Bad Movie Science (2)

So on Friday, I risked getting my geek card taken away by saying that, for the most part, I don’t care if the science in a movie is bad so long as it tells me a sufficiently good story. This was a point I tried to make at one of the Mile Hi Con panels I was on, actually. And at that panel, someone in the audience asked a very pertinent question – but don’t you think it’s the responsibility of a movie to present good science?

No, actually. I don’t.

But people see things in movies and think they’re true! What about all of the stupid shit about 2012? And so on!

The responsibility of a movie, as I said before, is to tell me a good story and make sure I don’t leave the theater feeling like I just got fucked out of the $10 I paid for my ticket.

Movies are supposed to entertain, not educate. And I think most of us are damn glad for that. While I enjoy a good episode of Nova as much as the next person, you’ll notice that’s not where my primary consumption of media lies.

If someone goes into a movie and comes out with the misconception that the world is ending in 2012 or geologists wear white labcoats or exposing someone to a lot of gamma radiation is going to do anything but kill them, I frankly do not consider that the fault of the movie. I consider it a fault of the education that person received, and to a lesser extent the fault of media that actually has the responsibility of being truthful rather than entertaining.

Critical thinking skills have always gotten short shrift in education, and in the US that’s only become worse with the advent of No Child Left Behind and the emphasis on gross skills such as reading speed uncoupled from the ability to process and critically assess what has been read. (Because those things are much harder to assess with a standardized test, I suppose.) Teaching kids science (something that low income schools particularly struggle to do), how to tell good data from bad, how to tell who is an expert who probably knows what they’re talking about and who is just some jackass that the local TV station dug up in the pursuit of false balance would go a long, long way to closing that gap.

And that’s not even touching on things like, say, the Texas GOP platform attacking the teaching of critical thinking skills.

The problem is not that a movie includes a ridiculous scene where the spaceships make noise and turn like airplanes instead of spaceships. The problem is that the audience lacks the necessary basis to question the truth of that statement.

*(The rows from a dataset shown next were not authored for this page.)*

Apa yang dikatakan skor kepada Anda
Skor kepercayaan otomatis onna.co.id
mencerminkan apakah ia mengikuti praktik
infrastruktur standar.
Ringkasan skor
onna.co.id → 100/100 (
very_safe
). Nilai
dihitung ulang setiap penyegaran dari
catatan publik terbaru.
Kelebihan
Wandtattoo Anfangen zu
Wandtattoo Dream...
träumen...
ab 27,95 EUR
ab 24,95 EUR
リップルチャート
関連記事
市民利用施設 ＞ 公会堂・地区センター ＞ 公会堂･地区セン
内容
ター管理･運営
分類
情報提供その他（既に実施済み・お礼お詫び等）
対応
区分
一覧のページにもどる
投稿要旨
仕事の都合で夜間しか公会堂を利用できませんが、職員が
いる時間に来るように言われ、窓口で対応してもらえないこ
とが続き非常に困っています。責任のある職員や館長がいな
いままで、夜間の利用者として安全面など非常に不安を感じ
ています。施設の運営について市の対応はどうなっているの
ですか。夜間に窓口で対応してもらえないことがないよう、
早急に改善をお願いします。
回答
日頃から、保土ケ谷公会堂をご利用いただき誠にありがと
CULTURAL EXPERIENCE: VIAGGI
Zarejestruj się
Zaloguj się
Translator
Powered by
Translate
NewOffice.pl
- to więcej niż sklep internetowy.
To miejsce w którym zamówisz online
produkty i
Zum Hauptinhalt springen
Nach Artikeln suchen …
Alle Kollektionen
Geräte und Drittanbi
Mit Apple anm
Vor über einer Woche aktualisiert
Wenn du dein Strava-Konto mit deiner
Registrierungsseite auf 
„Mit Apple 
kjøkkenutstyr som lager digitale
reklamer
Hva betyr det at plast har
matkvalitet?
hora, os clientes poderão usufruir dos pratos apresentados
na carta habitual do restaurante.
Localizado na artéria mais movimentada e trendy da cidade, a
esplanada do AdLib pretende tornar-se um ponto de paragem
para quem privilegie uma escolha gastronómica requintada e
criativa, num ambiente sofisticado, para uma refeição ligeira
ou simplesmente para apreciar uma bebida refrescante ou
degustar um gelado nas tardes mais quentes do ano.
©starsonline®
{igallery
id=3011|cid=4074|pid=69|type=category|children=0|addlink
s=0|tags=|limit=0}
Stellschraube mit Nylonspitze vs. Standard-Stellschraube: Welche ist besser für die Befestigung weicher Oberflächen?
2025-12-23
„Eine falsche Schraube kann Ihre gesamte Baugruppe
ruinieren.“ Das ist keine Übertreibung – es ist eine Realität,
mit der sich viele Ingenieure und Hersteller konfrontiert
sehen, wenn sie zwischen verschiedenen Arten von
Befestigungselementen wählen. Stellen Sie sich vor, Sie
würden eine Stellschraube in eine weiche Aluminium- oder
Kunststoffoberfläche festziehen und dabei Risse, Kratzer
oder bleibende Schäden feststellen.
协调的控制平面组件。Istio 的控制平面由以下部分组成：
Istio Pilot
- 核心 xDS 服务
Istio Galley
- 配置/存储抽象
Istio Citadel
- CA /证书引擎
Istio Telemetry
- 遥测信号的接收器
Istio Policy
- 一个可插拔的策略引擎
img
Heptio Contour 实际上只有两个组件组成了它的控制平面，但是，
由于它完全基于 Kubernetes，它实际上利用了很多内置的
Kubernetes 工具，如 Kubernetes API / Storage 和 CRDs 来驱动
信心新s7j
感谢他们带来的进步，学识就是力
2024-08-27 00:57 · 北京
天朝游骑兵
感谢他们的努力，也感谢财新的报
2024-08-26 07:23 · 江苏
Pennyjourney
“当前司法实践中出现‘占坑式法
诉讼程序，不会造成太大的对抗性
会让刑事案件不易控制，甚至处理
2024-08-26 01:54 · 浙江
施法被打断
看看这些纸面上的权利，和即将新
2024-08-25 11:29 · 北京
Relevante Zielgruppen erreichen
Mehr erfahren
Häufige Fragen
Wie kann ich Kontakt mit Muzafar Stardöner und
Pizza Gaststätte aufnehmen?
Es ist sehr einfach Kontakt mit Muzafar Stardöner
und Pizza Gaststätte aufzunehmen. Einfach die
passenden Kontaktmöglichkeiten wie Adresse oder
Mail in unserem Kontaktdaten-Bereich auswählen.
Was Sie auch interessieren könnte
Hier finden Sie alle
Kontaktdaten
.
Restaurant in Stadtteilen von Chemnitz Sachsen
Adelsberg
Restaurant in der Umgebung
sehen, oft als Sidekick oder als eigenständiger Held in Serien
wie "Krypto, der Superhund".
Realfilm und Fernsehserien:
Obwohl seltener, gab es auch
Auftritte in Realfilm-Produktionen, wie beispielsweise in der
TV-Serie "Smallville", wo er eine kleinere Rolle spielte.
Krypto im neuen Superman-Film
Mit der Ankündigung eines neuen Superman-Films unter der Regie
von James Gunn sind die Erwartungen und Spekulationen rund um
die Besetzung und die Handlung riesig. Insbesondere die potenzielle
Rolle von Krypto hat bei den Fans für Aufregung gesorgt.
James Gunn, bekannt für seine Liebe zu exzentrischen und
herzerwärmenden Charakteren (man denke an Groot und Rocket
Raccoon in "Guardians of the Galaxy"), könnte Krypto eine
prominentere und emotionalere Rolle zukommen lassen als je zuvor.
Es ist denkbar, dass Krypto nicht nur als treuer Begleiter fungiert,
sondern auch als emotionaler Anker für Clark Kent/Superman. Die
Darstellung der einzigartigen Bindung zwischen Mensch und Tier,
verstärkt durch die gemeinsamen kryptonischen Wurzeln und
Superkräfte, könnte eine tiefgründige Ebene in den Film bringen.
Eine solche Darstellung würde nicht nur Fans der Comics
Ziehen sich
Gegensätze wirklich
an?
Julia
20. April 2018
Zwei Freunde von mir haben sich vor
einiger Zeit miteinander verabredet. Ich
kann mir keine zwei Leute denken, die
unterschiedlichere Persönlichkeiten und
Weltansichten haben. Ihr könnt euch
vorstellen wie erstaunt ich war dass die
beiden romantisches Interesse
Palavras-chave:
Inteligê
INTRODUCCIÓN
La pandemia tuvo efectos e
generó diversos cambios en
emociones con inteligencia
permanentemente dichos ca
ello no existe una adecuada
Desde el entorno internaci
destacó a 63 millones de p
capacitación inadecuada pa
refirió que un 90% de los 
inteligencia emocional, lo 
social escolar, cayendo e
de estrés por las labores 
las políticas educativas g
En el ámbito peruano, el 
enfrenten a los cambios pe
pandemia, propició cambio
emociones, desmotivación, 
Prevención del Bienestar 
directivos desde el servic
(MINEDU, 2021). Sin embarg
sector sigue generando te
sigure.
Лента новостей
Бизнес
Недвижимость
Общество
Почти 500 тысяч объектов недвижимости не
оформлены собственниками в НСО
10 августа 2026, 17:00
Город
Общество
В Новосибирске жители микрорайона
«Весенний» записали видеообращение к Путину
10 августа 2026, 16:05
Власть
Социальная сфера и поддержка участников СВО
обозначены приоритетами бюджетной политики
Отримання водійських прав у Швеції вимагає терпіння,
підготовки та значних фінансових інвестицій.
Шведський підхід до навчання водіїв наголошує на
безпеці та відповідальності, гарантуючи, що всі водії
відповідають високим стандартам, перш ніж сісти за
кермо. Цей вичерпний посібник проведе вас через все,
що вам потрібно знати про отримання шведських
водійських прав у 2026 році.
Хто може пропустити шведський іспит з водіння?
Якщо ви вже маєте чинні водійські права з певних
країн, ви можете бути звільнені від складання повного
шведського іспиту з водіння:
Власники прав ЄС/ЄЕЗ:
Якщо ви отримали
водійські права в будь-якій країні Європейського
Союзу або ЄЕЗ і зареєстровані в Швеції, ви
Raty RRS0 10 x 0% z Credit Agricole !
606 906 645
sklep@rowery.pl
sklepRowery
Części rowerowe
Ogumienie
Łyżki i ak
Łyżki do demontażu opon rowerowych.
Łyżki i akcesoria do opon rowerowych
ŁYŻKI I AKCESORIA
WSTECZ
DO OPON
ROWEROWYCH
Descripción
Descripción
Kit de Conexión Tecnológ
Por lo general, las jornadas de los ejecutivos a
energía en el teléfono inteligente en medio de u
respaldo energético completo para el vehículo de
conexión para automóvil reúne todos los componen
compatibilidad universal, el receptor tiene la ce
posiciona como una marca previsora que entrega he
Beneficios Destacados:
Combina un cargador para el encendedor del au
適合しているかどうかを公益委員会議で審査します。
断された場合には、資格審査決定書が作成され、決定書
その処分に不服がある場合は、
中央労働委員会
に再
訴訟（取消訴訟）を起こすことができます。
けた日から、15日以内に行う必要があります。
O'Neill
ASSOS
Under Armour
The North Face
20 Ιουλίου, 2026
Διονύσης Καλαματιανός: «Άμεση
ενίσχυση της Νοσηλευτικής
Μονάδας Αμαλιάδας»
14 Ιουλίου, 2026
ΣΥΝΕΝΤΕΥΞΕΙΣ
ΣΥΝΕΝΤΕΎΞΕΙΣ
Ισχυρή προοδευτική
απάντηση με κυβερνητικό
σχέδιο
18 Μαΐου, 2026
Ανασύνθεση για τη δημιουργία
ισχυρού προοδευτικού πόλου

And frankly, fixing this problem has nothing to do with requiring those who make their living in the arts to hew to scientific fact and never deviate. (We won’t even touch on the question of how the hell you’d begin to enforce that, free speech issues, etc.) Ultimately, enforcing scientific fact through the arts still does nothing to fix the base problem. You are still presenting entertainment as a fact that should be accepted unquestioningly upon its consumption by a passive audience.

The real answer is simple to state and difficult to execute. We need to teach people to think critically and question and understand the difference in data quality depending upon the source. We need to stop pretending that education is only about reciting times tables and reading X number of words per minute.

We need to stop failing the education system and the kids who rely upon it.

Because yes, it is us failing the schools, not the other way around. It’s us refusing to pass bond issues, and us obsessing about standardized testing, and us not paying attention to who the hell we’re electing to the board of education for our county or state, and us allowing political affiliation to interfere with objective scientific truth, and even some wacky part of us actively fighting against teaching kids how to even think to begin with.

Us. We did this. Not the people who make movies.